TiVo had just put out a major overhaul of the entire code base to unify it between Series 2 and series 3 and get MRV/TTG working between them. the next version of the OS would logically have the bug fixes for items such as this that result from such a major overhaul. Would you be complaining about no MRV/TTG instead if the major overhaul had not happened?


> 6-Repeat TiVoCast problems with video and audio problems, duplicate shows, missing episodes.


See answer to #5


> 7-Slow TiVoHD transfers :down:


see answer to #5. Also HD content is fairly large and the higher resolution means more data per unit of screen time. Perhaps you should use the fatser HD transfer times on other DVRs?


> 8-Missing multi-stream M-Card support for Series 3 TiVo's (Currently M-Cards can only tune to one stream instead of two, requiring two M-Cards.)


This one is a puzzler. Some larger glitch must have gotten by TiVo on this one. It was the first time they designed for cable cards. Two M-cards in the S3 will work to bring dual tuner functionality though.


----------



## wkearney99 (Dec 5, 2003)

Can't argue against the company needing to be profitable. But there's something to be said for not alienating their customers. Retaining customers is important. Likewise it's important to utilize them for increasing sales to new customers. Nothing is more expensive than driving away customers. You lose the existing revenue stream and have an actively negative force potentially driving off any new revenue streams from developing. Not a recipe for success.
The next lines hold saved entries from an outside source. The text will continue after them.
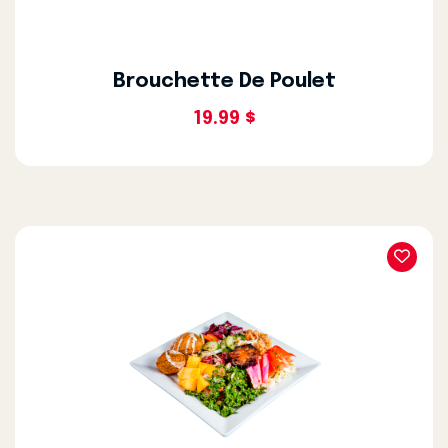
Brouchette De Poulet
19.99 $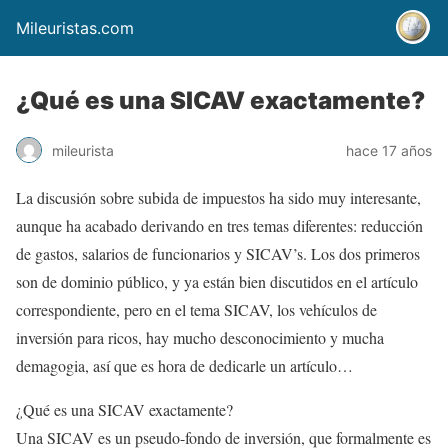
Mileuristas.com
¿Qué es una SICAV exactamente?
mileurista
hace 17 años
La discusión sobre subida de impuestos ha sido muy interesante,
aunque ha acabado derivando en tres temas diferentes: reducción
de gastos, salarios de funcionarios y SICAV’s. Los dos primeros
son de dominio público, y ya están bien discutidos en el artículo
correspondiente, pero en el tema SICAV, los vehículos de
inversión para ricos, hay mucho desconocimiento y mucha
demagogia, así que es hora de dedicarle un artículo…
¿Qué es una SICAV exactamente?
Una SICAV es un pseudo-fondo de inversión, que formalmente es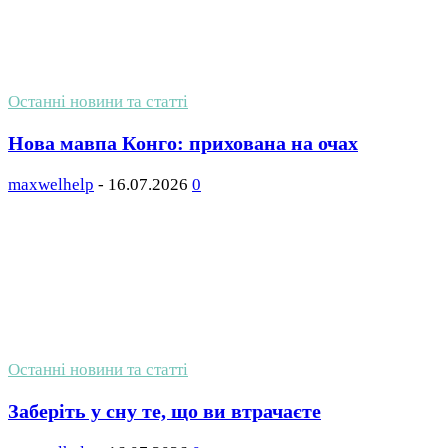
Останні новини та статті
Нова мавпа Конго: прихована на очах
maxwelhelp
-
16.07.2026
0
Останні новини та статті
Заберіть у сну те, що ви втрачаєте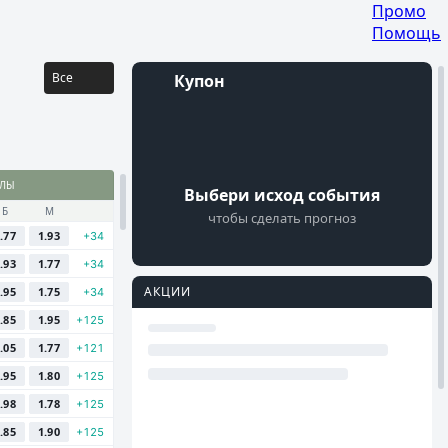
Промо
Помощь
Все
Купон
Войти
АЛЫ
Регистрация
Выбери исход события
Б
М
чтобы сделать прогноз
.77
1.93
+34
.93
1.77
+34
АКЦИИ
.95
1.75
+34
.85
1.95
+125
.05
1.77
+121
.95
1.80
+125
.98
1.78
+125
.85
1.90
+125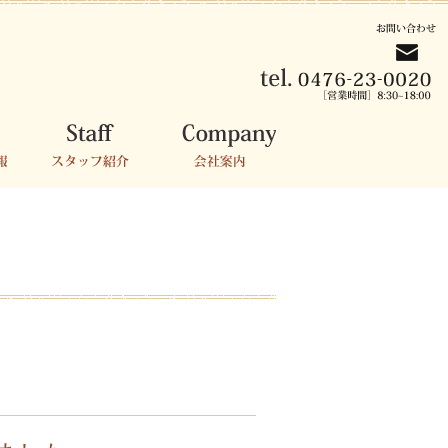
報
スタッフ紹介
会社案内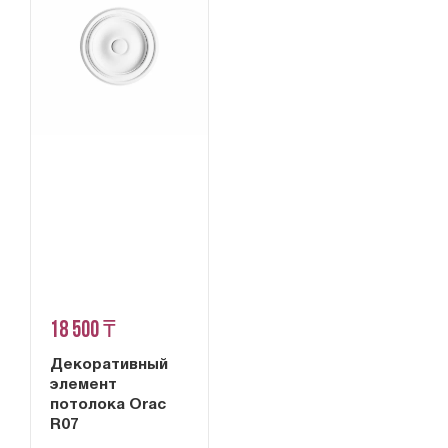
18 500 ₸
Декоративный
элемент
потолока Orac
R07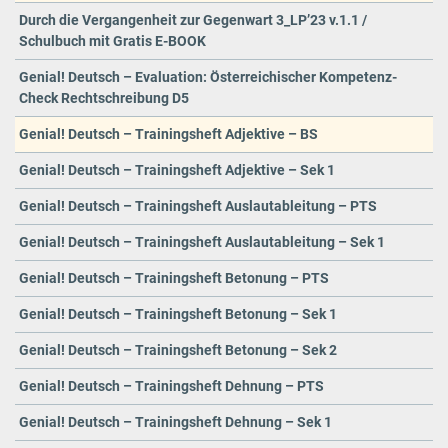
Durch die Vergangenheit zur Gegenwart 3_LP’23 v.1.1 /
Schulbuch mit Gratis E-BOOK
Genial! Deutsch – Evaluation: Österreichischer Kompetenz-
Check Rechtschreibung D5
Genial! Deutsch – Trainingsheft Adjektive – BS
Genial! Deutsch – Trainingsheft Adjektive – Sek 1
Genial! Deutsch – Trainingsheft Auslautableitung – PTS
Genial! Deutsch – Trainingsheft Auslautableitung – Sek 1
Genial! Deutsch – Trainingsheft Betonung – PTS
Genial! Deutsch – Trainingsheft Betonung – Sek 1
Genial! Deutsch – Trainingsheft Betonung – Sek 2
Genial! Deutsch – Trainingsheft Dehnung – PTS
Genial! Deutsch – Trainingsheft Dehnung – Sek 1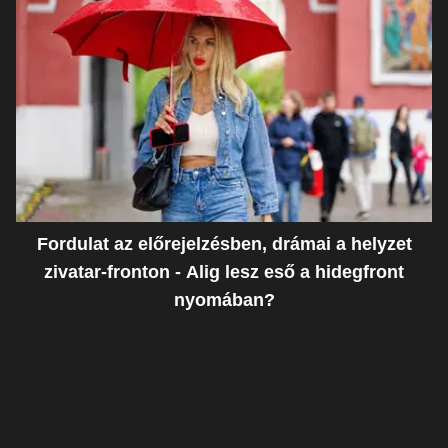
Fordulat az előrejelzésben, drámai a helyzet
zivatar-fronton - Alig lesz eső a hidegfront
nyomában?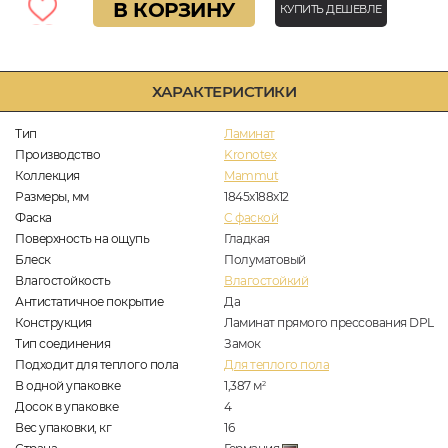
В КОРЗИНУ
КУПИТЬ ДЕШЕВЛЕ
ХАРАКТЕРИСТИКИ
Тип
Ламинат
Производство
Kronotex
Коллекция
Mammut
Размеры, мм
1845x188x12
Фаска
C фаской
Поверхность на ощупь
Гладкая
Блеск
Полуматовый
Влагостойкость
Влагостойкий
Антистатичное покрытие
Да
Конструкция
Ламинат прямого прессования DPL
Тип соединения
Замок
Подходит для теплого пола
Для теплого пола
В одной упаковке
1,387
м
2
Досок в упаковке
4
Вес упаковки, кг
16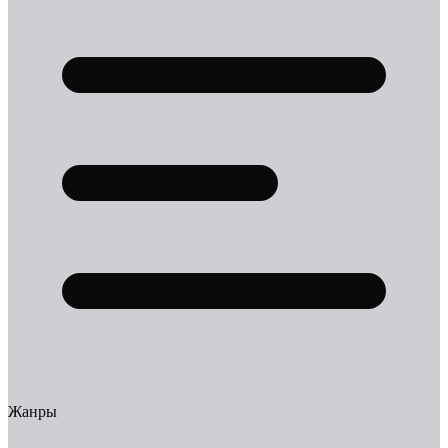
Жанры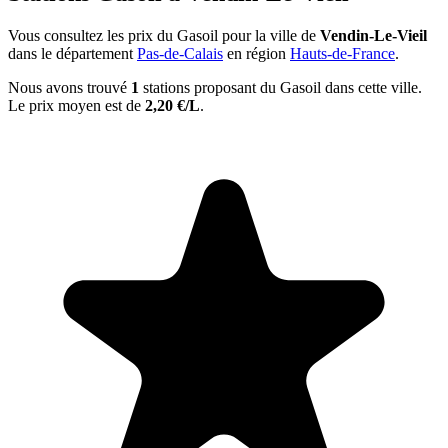
Vous consultez les prix du Gasoil pour la ville de
Vendin-Le-Vieil
dans le département
Pas-de-Calais
en région
Hauts-de-France
.
Nous avons trouvé
1
stations proposant du Gasoil dans cette ville.
Le prix moyen est de
2,20 €/L
.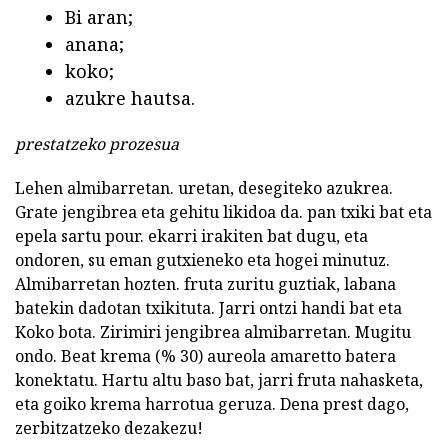
Bi aran;
anana;
koko;
azukre hautsa.
prestatzeko prozesua
Lehen almibarretan. uretan, desegiteko azukrea.
Grate jengibrea eta gehitu likidoa da. pan txiki bat eta
epela sartu pour. ekarri irakiten bat dugu, eta
ondoren, su eman gutxieneko eta hogei minutuz.
Almibarretan hozten. fruta zuritu guztiak, labana
batekin dadotan txikituta. Jarri ontzi handi bat eta
Koko bota. Zirimiri jengibrea almibarretan. Mugitu
ondo. Beat krema (% 30) aureola amaretto batera
konektatu. Hartu altu baso bat, jarri fruta nahasketa,
eta goiko krema harrotua geruza. Dena prest dago,
zerbitzatzeko dezakezu!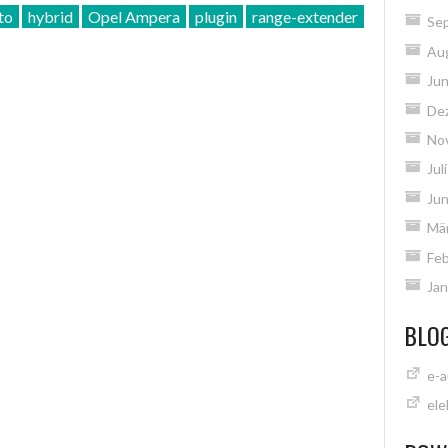
to
hybrid
Opel Ampera
plugin
range-extender
Se
Au
ION
Jun
De
No
Jul
Jun
Mä
Feb
Jan
BLO
e-a
ele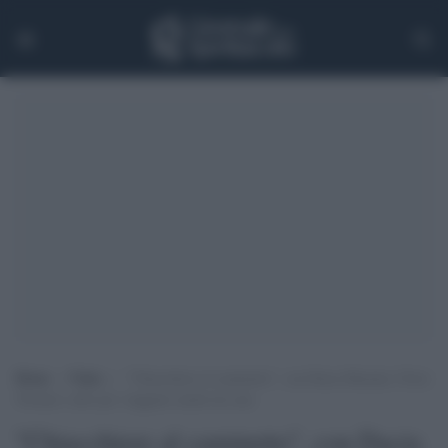
Home
>
Video
>
”Chiacchiere al caminetto”, con Dacia Maraini, Folco
Terzani e altri per viaggiare anche da casa
''Chiacchiere al caminetto'', con Dacia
Here's a thought, offer a discount to customers specifically attached to being subjected to advertising like this. See if that generates enough interest. It's entirely possible enough people will go for the idea. I'm hesitant to suggest the flip-side, offer a tier of service that involves paying more to opt-out. But then again, for a dollar more a month (account wide, not per unit) I'm not sure I'd be unwilling to pay it to get them to LEAVE THAT CRAP OFF MY MACHINE.


----------



## wkearney99 (Dec 5, 2003)

ZeoTiVo said:


> TiVo is tyring to get to profitability. they have stated they want a 10$ avg. sub price. You can not have less ads and lower prices


Sure you can. Higher subscriber numbers without equal overhead. Bring more people into the fold without a likewise increase in operating costs. Economy of scale.

As for streaming and transfer times, I certainly sympathize with Tivo for how much hassle this is going to be. Their support costs for dealing with ISP problems and the like must be a real drain. There are so many outside factors that can negatively affect performance that it's amazing it even works at all.

It's been quite expensive to blaze these trails and I'm sure they'd like to recoup (or at least contain) these costs. I'm just not sure tormenting their existing customer base with this crap is going to work.


----------



## ZeoTiVo (Jan 2, 2004)

wkearney99 said:


> Sure you can. Higher subscriber numbers without equal overhead. Bring more people into the fold without a likewise increase in operating costs. Economy of scale.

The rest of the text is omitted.